In that culture, the Western is common property that anyone can appropriate, an international artifact making itself at home in anyone’s culture. Shane is as much a Japanese movie as it is American, and Django as much a Jamaican movie as it is Italian. For that matter, Billy the Kid belongs as much to modernist artists like Aaron Copland and Jack Spicer as to King Vidor and Sam Peckinpah. The process has been international and self-consciously aesthetic from the start. Balzac absorbed Cooper, Karl May created Teutonic transpositions of the frontier myth which continue to fuel a subculture of German Wild West aficionados, Puccini turned the Golden West into aria. A comprehensive history of the Western would not pass over the childlike pulp novelist in Renoir’s Le Crime de Monsieur Lange (1935), exulting in his fantasies of Arizona Jim, or Anna Magnani in Visconti’s Bellissima (1951), watching Red River in a Roman slum and becoming jubilant over a scene of cattle wading through a river: “Look! The cows are all getting wet! It’s marvelous!”
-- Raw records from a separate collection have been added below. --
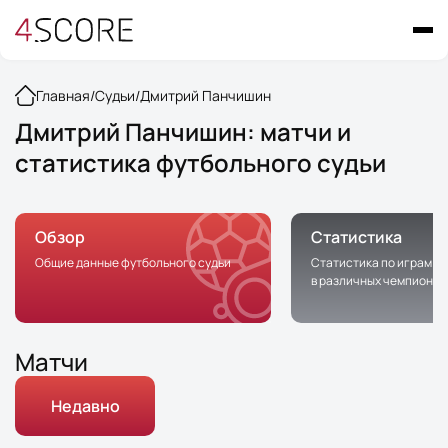
Главная
/
Судьи
/
Дмитрий Панчишин
Дмитрий Панчишин: матчи и
статистика футбольного судьи
Обзор
Статистика
Общие данные футбольного судьи
Статистика по играм с 
в различных чемпионат
Матчи
Недавно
America does not own the Western any more than the “real” Westerners do. This is not to deny the special qualities associated with that all-male subculture of genre specialists chiefly responsible for the Western’s greatest glories, described by the screenwriter Burt Kennedy as “a kind of dynasty, to which those New York types who make all the movies nowadays will never belong.” The dynasty was real—as immersed in the conventions of the cowboy picture as a Noh actor in the contemplation of his mask—but it was a dynasty of tricksters and fabricators. They knew all there was to know about how a hero should seem.
Brian Garfield, a writer of Western novels (including the excellent Sliphammer) and author of the knowledgeable but singularly ill-tempered Western Films: A Complete Guide, distinguishes between “New Yorkers and Europeans” on the one hand and real Westerners on the other, among whom he is careful to include “others, not born to the saddle, [who] westernized themselves so thoroughly that—like religious converts—they became more native than the natives themselves”—this latter obviously a crucial category, since it includes John Wayne, John Ford, and Randolph Scott. The reference to religious conversion establishes the zealous undertone of Garfield’s remarks, with their desire to exclude the inauthentic and unworthy from the claim he has staked.
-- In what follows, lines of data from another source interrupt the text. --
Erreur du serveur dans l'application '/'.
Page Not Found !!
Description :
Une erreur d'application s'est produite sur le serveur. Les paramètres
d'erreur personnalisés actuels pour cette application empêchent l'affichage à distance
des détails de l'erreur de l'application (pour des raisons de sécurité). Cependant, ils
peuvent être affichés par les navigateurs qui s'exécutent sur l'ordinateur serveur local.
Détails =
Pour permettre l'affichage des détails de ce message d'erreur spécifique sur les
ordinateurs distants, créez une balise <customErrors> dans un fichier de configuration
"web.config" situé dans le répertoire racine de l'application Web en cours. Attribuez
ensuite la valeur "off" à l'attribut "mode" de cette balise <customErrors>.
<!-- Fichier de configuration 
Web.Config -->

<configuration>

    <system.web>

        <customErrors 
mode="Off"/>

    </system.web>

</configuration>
What’s at issue is not so much the right to assert what really happened in history as the right to fool around with history, a right jealously guarded. What actually exists within the protected zone of those who felt themselves privileged to interpret the West turns out, if we look at the biographies of Ford or Peckinpah, to be little more than a boy’s world of drunken brawls and rough practical jokes, John Wayne pouring vodka on Ward Bond’s chest and setting it on fire, or an increasingly sodden and coked-up Sam Peckinpah practicing between takes the manly art of knife throwing. As Louis L’Amour put it, “When you open a rough, hard country, you don’t open it with a lot of pantywaists.” What can the land tamers do then, after the country has been opened, except go to seed or make Westerns?
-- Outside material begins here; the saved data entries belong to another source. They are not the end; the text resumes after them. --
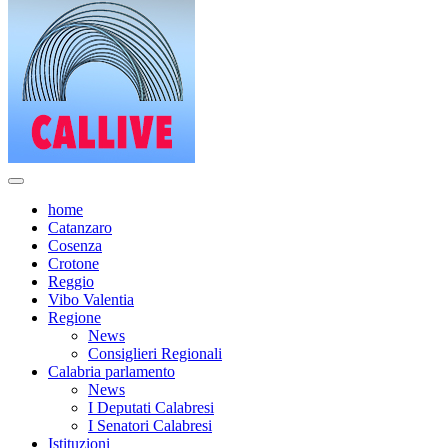
home
Catanzaro
Cosenza
Crotone
Reggio
Vibo Valentia
Regione
News
Consiglieri Regionali
Calabria parlamento
News
I Deputati Calabresi
I Senatori Calabresi
Istituzioni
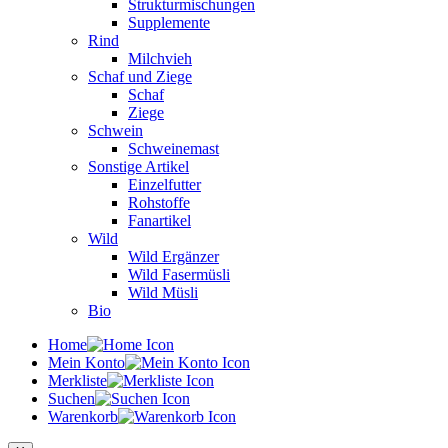
Strukturmischungen
Supplemente
Rind
Milchvieh
Schaf und Ziege
Schaf
Ziege
Schwein
Schweinemast
Sonstige Artikel
Einzelfutter
Rohstoffe
Fanartikel
Wild
Wild Ergänzer
Wild Fasermüsli
Wild Müsli
Bio
Home
Mein Konto
Merkliste
Suchen
Warenkorb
Random violence and drunkenness suggest the underlying boredom which is the emotional basis of Westerns. They are basically about killing time; they are what there was to do in town, in America, year after year. Jane Tompkins’s West of Everything, a disarmingly direct, utterly unironic look at what makes the genre tick, raises the right kind of questions. Rather than getting caught up in the mare’s nest of historical accuracy, she considers first of all not where the Western gets its images from, but what use readers and viewers make of those images: “One must begin with their impact on the body and the emotions.”
She begins by talking about pleasure and so naturally within a few paragraphs she is talking about pain: the pain of horses, of cattle, of women condemned to powerlessness and men self-condemned to silence and punishment. With reference to Louis L’Amour’s heroes she writes:
It is the ability to endure pain for a long time that saves him…. Protagonists crawl across deserts on their hands and knees, climb rock faces in the blinding sun, starve in snowbound cabins in the mountains, walk or ride for miles on end with all but mortal wounds, survive for long periods of time without water, without shelter, without sleep.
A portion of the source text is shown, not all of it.